Kandice C. Wilson, Community Times

The Maryland chapter of the Sierra Club is hosting a town hall meeting at the Randallstown Community Center Nov. 16 - one of several across the state - for people to voice their opinions, questions, and concerns about the possibilities of offshore wind power in Maryland.

"It is an exciting time for offshore wind in Maryland," Gov. Martin O'Malley said in a recent statement about the alternative energy source he backs.

During this year's state legislative session, 34 delegates, including Jon S. Cardin, Dana Stein, and Dan K. Morhaim (of the 11th District), co-sponsored O'Malley's bill - the Maryland Offshore Wind Energy Act.

Eleventh District Sen. Bobby Zirkin co-sponsored the Senate version of the bill.

The purpose of the bill was to require the state's investor-owned electric companies to enter into a long-term purchase agreement with one or more offshore wind generators in order to begin the process of bringing offshore wind power into Maryland.

Although House Bill 1054 was not brought up for a vote, the advocacy group Environment Maryland reported that the Maryland House Economic Matters Committee and the Senate Finance Committee are conducting further studies in order to move forward with more action in 2012.

The upcoming town halls serve as "education meetings" that are providing "time for community members as well as delegates and senators to talk about the possibilities for offshore wind," Sierra Club conservation representative Chris Hill said.

According to Hill, Maryland gets 60 percent of its energy from coal, which contributes to asthma and other respiratory illnesses. This is one of the main reasons he and other environmentalists say Maryland would benefit from cleaner energy options.

"As power needs grow and as communities grow, the benefit is it offers another alternative," "Offshore Windpower" author Christopher Gillis said.

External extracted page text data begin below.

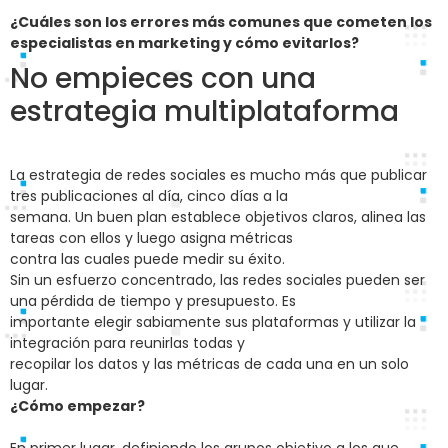
¿Cuáles son los errores más comunes que cometen los
especialistas en marketing y cómo evitarlos?
No empieces con una
estrategia multiplataforma
La estrategia de redes sociales es mucho más que publicar
tres publicaciones al día, cinco días a la
semana. Un buen plan establece objetivos claros, alinea las
tareas con ellos y luego asigna métricas
contra las cuales puede medir su éxito.
Sin un esfuerzo concentrado, las redes sociales pueden ser
una pérdida de tiempo y presupuesto. Es
importante elegir sabiamente sus plataformas y utilizar la
integración para reunirlas todas y
recopilar los datos y las métricas de cada una en un solo
lugar.
¿Cómo empezar?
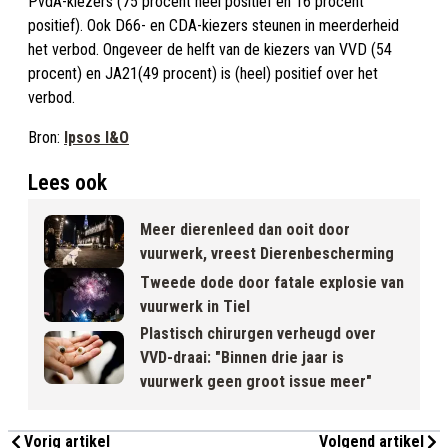
PvdA-kiezers (75 procent heel positief en 16 procent
positief). Ook D66- en CDA-kiezers steunen in meerderheid
het verbod. Ongeveer de helft van de kiezers van VVD (54
procent) en JA21(49 procent) is (heel) positief over het
verbod.
Bron:
Ipsos I&O
Lees ook
Meer dierenleed dan ooit door
vuurwerk, vreest Dierenbescherming
Tweede dode door fatale explosie van
vuurwerk in Tiel
Plastisch chirurgen verheugd over
VVD-draai: "Binnen drie jaar is
vuurwerk geen groot issue meer"
Vorig artikel
Volgend artikel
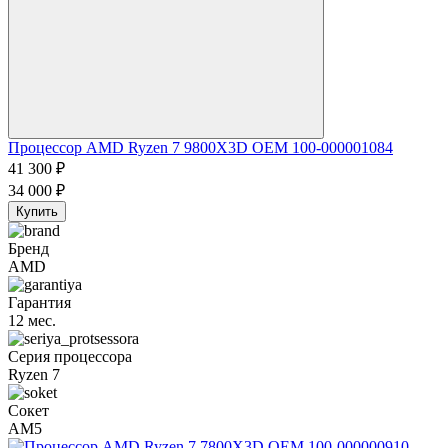
Процессор AMD Ryzen 7 9800X3D OEM 100-000001084
41 300
₽
34 000
₽
Купить
Бренд
AMD
Гарантия
12 мес.
Серия процессора
Ryzen 7
Сокет
AM5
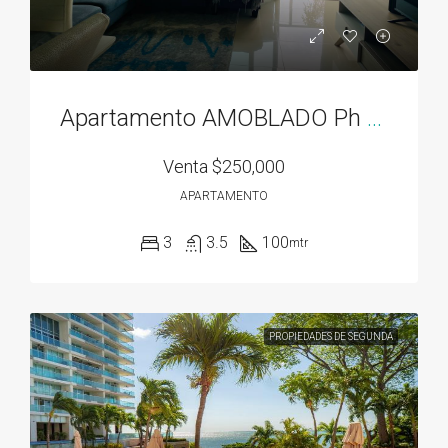
Apartamento AMOBLADO Ph Residencias del Sol acceso directo al Parque Omar
Venta
$250,000
APARTAMENTO
3
3.5
100
mtr
PROPIEDADES DE SEGUNDA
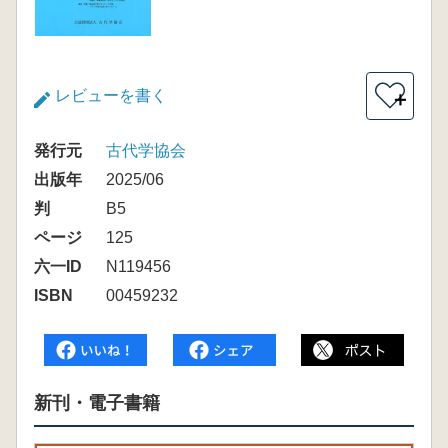
レビューを書く
＋
発行元
古代学協会
出版年
2025/06
判
B5
ページ
125
六一ID
N119456
ISBN
00459232
新刊・電子書籍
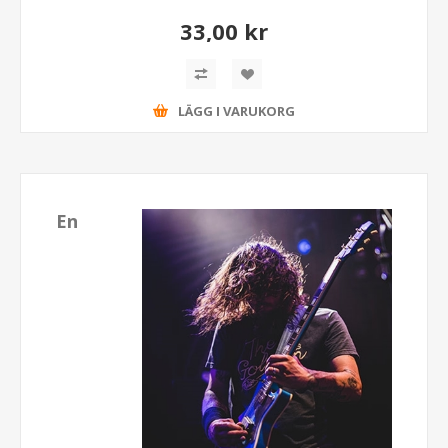
33,00 kr
LÄGG I VARUKORG
En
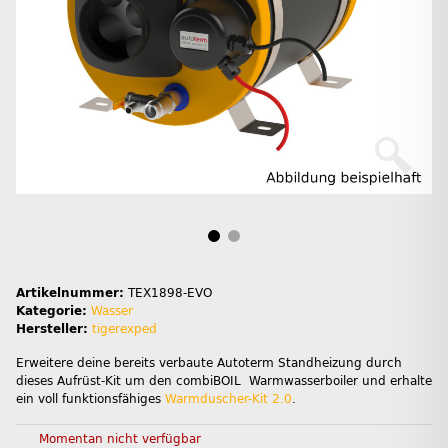
Artikelnummer:
TEX1898-EVO
Kategorie:
Wasser
Hersteller:
tigerexped
Erweitere deine bereits verbaute Autoterm Standheizung durch
dieses Aufrüst-Kit um den combiBOIL Warmwasserboiler und erhalte
ein voll funktionsfähiges
Warmduscher-Kit 2.0
.
Momentan nicht verfügbar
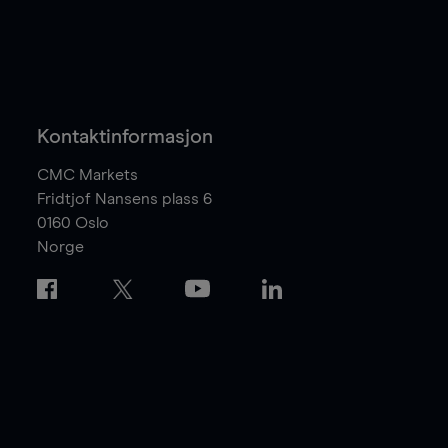
Kontaktinformasjon
CMC Markets
Fridtjof Nansens plass 6
0160
Oslo
Norge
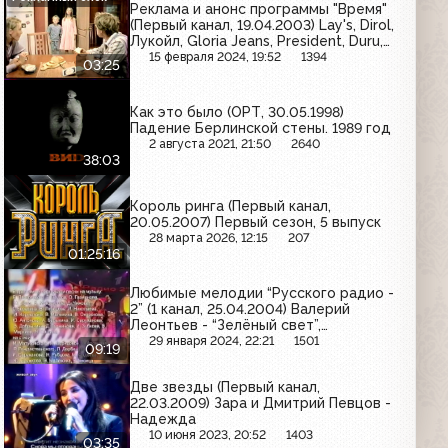
Реклама и анонс программы "Время"
(Первый канал, 19.04.2003) Lay's, Dirol,
Лукойл, Gloria Jeans, President, Duru,
Чудо
15 февраля 2024, 19:52
1394
03:25
Как это было (ОРТ, 30.05.1998)
Падение Берлинской стены. 1989 год
2 августа 2021, 21:50
2640
38:03
Король ринга (Первый канал,
20.05.2007) Первый сезон, 5 выпуск
28 марта 2026, 12:15
207
01:25:16
Любимые мелодии “Русского радио -
2” (1 канал, 25.04.2004) Валерий
Леонтьев - “Зелёный свет”,
“Разноцветные ярмарки”
29 января 2024, 22:21
1501
09:19
Две звезды (Первый канал,
22.03.2009) Зара и Дмитрий Певцов -
Надежда
10 июня 2023, 20:52
1403
03:35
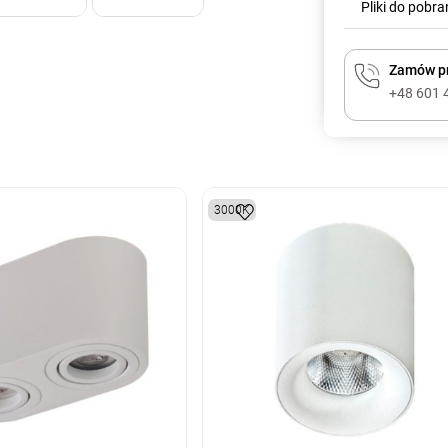
Pliki do pobra
Zamów pr
+48 601 
3000K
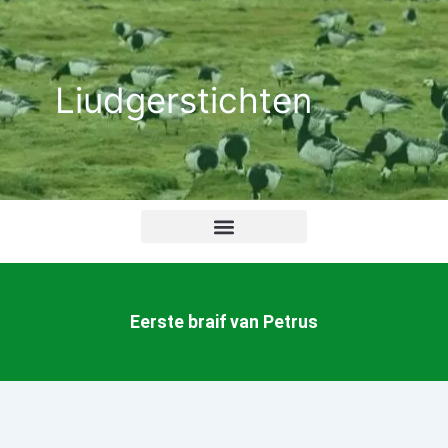
Ga
naar
de
Liudgerstichten
inhoud
Eerste braif van Petrus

His book was published by Schiffer Publishing in March and provides details about the evolving wind energy industry.

Unlike solar energy, wind power feeds into an overall power grid structure, which would service a specific area.

"It's pretty fascinating to see how these things develop not only around the world but right here," Gillis said.

A poll issued by Gonzales Research & Marketing Strategies, Inc. found that 62 percent of suburban Baltimore voters would be willing to initially pay more each month in their utility bills to develop offshore wind power.

In addition, the Maryland Energy Administration reported that a 500-megawatt wind farm could produce 2,000 manufacturing and construction jobs over a five-year period, as well as 400 long-term operations positions.

Currently, Constellation Energy owns a land-based 70-megawatt wind farm in Garrett County that provided more than 150 construction jobs and nine permanent operations positions.

On Nov. 16, the Maryland Chapter of the Sierra Club is hosting their third of six town hall meetings at the Randallstown Community Center from 6-9 p.m. at 3505 Resource Drive in Randallstown.

On Dec. 13, the last town hall meeting will be held at the Rosedale Public Library at 6105 Kenwood Avenue from 6:30-8:30 p.m.